■ **MATERIAL FOR THIS EXERCISE**
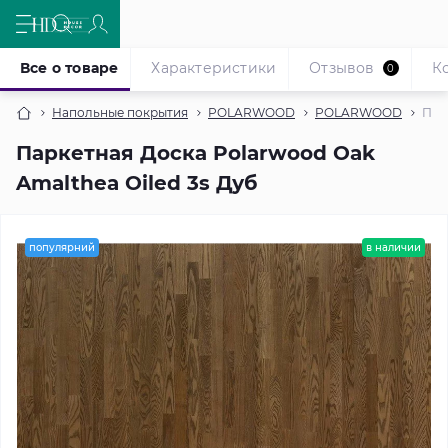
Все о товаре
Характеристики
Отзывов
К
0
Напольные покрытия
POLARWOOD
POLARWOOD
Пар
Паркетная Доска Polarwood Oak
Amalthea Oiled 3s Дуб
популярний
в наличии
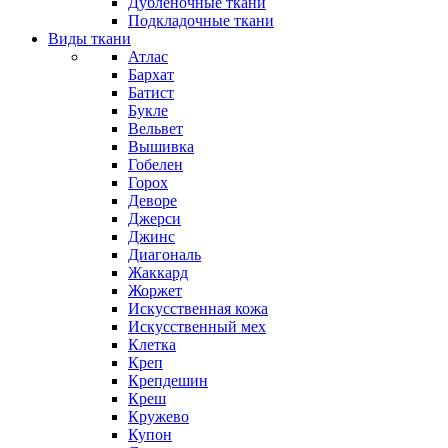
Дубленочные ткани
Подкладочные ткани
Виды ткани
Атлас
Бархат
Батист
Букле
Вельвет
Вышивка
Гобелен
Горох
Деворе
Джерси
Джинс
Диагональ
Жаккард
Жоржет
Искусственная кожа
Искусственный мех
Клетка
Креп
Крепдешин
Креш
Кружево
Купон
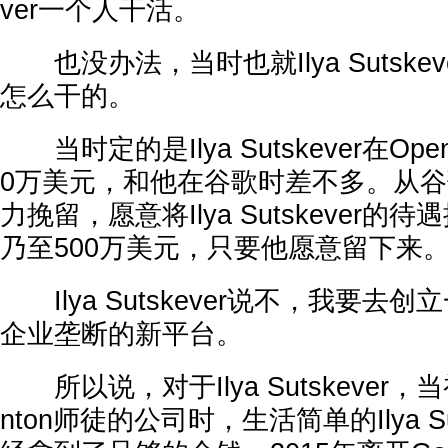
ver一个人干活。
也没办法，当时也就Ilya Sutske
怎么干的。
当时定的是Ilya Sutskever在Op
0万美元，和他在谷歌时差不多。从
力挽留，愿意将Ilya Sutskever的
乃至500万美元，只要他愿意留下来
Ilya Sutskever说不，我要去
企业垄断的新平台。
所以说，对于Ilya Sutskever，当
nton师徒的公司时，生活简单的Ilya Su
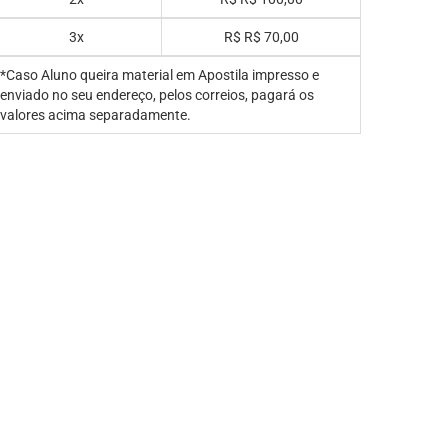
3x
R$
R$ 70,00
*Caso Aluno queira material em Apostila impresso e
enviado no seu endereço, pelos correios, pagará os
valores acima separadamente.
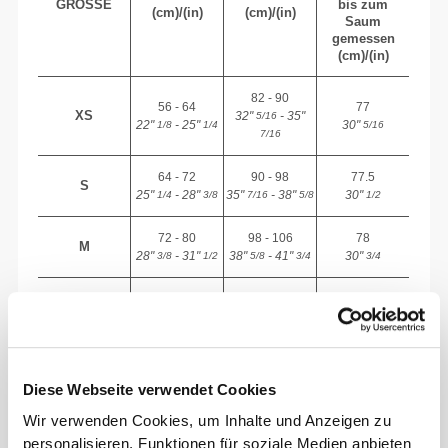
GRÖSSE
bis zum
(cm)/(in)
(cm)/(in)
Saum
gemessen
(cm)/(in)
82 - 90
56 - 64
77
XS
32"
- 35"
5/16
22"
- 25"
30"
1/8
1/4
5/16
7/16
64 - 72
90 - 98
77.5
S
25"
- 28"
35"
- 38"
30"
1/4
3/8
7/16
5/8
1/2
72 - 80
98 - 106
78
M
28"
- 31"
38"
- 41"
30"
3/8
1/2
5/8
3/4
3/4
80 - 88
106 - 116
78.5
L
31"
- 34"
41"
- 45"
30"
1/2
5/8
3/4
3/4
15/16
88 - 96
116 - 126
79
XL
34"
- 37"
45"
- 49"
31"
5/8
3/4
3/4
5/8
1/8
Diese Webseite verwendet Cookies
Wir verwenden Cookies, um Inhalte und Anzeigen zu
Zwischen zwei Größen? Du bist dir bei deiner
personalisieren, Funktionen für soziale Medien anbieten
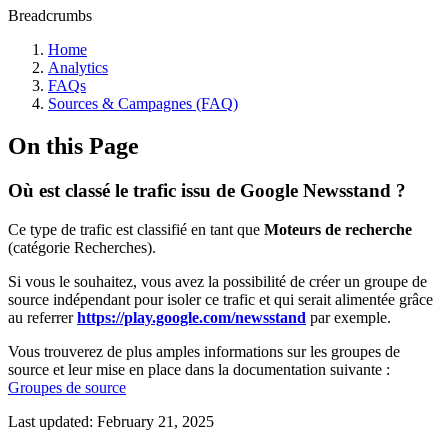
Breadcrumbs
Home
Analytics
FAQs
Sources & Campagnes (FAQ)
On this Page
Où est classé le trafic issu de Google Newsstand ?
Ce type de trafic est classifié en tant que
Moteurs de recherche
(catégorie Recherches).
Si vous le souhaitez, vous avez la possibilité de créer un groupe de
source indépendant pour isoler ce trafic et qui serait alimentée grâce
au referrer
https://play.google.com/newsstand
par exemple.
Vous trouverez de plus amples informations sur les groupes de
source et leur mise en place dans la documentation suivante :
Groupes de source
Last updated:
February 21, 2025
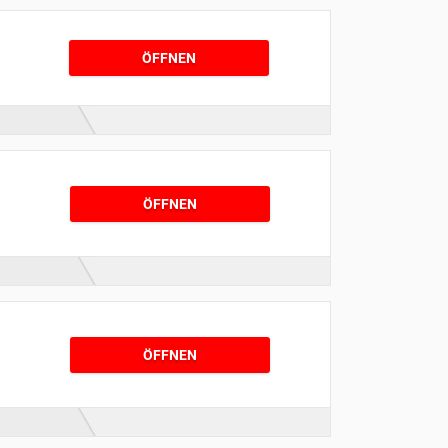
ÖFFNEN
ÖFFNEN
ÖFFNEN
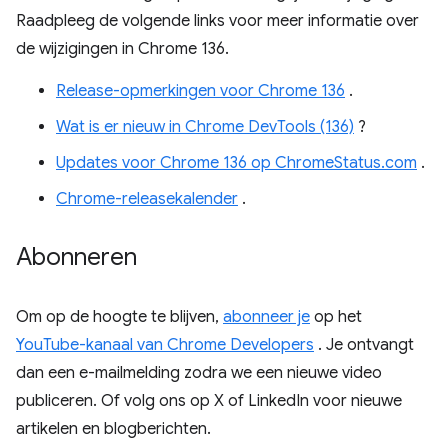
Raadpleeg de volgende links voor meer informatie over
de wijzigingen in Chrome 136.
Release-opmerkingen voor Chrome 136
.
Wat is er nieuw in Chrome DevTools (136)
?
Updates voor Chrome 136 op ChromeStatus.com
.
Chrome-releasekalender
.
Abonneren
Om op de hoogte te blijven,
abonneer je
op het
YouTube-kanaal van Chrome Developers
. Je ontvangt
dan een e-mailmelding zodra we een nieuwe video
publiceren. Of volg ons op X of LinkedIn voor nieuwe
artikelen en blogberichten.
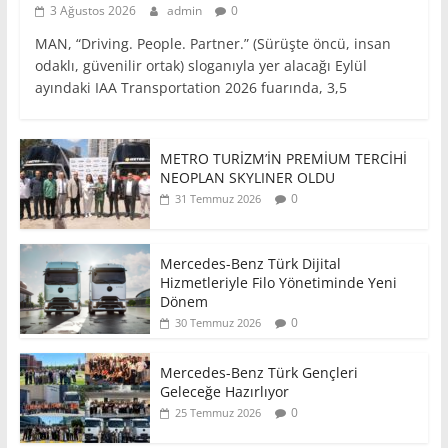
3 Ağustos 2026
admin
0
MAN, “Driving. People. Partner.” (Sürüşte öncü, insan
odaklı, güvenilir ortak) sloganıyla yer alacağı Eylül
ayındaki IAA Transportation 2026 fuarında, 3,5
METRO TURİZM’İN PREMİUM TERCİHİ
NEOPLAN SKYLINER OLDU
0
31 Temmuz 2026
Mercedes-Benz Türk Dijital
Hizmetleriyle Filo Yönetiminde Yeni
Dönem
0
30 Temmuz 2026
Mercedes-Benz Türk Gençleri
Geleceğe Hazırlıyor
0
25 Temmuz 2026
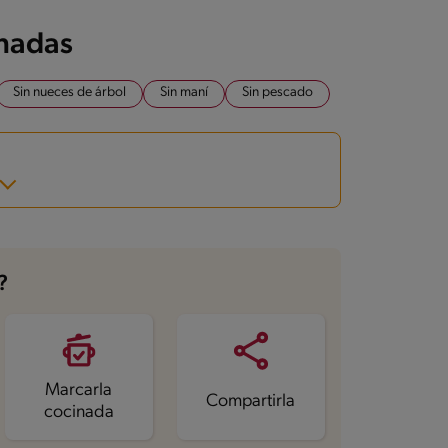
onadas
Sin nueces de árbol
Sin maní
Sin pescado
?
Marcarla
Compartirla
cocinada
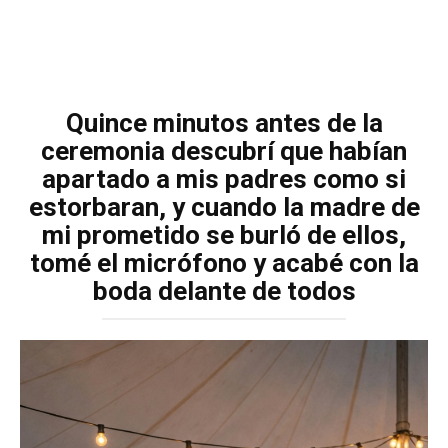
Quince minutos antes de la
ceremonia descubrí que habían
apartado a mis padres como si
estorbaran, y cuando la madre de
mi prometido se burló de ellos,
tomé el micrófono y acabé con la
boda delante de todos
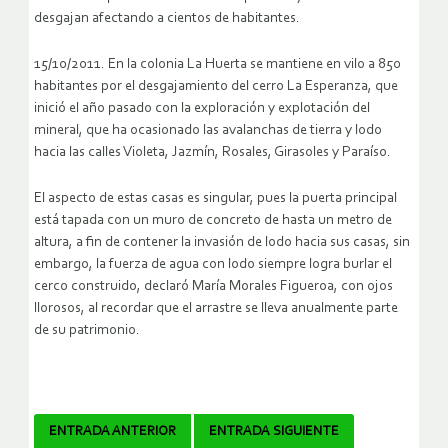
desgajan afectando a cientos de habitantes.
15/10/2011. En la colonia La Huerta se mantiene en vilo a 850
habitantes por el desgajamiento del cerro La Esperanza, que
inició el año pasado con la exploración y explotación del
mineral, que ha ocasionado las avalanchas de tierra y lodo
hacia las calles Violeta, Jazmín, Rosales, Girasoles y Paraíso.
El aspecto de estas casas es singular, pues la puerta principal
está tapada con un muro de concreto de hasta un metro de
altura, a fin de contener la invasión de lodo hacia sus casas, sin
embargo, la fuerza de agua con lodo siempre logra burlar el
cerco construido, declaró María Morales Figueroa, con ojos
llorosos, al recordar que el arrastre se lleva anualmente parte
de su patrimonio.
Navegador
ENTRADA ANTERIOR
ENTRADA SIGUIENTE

* * *

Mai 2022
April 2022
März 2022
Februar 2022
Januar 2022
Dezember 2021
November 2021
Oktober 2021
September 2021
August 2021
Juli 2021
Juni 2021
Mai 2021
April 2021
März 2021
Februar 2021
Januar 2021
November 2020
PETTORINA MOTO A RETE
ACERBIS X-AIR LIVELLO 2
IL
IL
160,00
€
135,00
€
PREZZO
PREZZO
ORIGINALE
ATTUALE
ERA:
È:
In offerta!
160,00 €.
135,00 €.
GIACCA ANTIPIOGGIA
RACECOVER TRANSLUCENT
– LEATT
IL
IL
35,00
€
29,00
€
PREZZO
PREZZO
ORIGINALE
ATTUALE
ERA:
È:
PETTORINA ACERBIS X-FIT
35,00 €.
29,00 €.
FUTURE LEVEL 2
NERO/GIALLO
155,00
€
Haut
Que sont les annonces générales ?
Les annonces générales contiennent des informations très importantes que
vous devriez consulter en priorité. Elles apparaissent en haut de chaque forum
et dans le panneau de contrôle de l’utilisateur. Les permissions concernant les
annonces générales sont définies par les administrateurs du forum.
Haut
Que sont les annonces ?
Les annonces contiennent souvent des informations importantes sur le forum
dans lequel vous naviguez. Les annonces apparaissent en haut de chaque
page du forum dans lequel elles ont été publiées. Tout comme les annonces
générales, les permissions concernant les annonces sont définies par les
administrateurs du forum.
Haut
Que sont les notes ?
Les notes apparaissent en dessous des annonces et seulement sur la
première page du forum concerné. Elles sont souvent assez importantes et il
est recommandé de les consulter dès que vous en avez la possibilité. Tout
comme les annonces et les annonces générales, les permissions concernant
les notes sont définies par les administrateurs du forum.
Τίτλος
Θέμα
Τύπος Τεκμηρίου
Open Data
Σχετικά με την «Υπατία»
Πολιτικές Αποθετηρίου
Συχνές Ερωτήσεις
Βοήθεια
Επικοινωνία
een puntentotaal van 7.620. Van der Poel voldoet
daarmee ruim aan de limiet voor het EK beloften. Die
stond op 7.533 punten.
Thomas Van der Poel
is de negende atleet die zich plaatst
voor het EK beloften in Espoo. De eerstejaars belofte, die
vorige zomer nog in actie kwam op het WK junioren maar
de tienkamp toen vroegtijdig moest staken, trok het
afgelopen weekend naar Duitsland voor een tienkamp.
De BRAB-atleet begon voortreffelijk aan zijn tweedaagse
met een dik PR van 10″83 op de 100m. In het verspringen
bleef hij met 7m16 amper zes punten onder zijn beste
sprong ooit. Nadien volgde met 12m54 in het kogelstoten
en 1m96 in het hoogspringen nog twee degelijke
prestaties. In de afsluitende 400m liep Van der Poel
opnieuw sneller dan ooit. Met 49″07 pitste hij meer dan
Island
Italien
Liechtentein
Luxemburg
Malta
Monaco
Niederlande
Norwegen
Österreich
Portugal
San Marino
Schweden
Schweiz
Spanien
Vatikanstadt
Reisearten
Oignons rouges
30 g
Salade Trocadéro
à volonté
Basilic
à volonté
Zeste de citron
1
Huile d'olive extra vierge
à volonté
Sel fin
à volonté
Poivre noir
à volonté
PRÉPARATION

---

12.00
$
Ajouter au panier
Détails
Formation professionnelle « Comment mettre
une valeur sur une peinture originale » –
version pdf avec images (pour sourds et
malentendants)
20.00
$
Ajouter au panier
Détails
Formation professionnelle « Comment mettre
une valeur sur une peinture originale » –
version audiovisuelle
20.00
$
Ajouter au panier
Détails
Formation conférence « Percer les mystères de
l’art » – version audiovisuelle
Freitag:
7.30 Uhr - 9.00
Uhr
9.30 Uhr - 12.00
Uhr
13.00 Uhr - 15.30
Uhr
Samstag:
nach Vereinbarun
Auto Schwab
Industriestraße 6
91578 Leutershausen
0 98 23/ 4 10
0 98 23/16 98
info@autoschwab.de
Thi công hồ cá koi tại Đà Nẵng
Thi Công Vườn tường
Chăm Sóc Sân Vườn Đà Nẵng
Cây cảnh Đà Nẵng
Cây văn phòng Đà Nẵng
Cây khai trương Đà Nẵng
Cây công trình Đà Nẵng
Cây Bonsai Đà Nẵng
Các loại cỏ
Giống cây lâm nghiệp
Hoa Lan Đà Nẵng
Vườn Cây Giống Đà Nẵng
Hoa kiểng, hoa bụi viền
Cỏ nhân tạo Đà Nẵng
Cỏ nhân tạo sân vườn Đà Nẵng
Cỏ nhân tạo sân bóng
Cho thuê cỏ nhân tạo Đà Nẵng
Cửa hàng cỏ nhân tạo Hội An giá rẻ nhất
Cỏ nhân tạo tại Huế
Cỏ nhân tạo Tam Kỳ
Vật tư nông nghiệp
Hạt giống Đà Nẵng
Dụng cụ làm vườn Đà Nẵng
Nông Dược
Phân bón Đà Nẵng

■ **WORK REQUEST**
Filter the records for the string "consulter" and copy every line that holds it.

■ **RESPONSE FOR THIS EXERCISE**
vous devriez consulter en priorité. Elles apparaissent en haut de chaque forum
est recommandé de les consulter dès que vous en avez la possibilité. Tout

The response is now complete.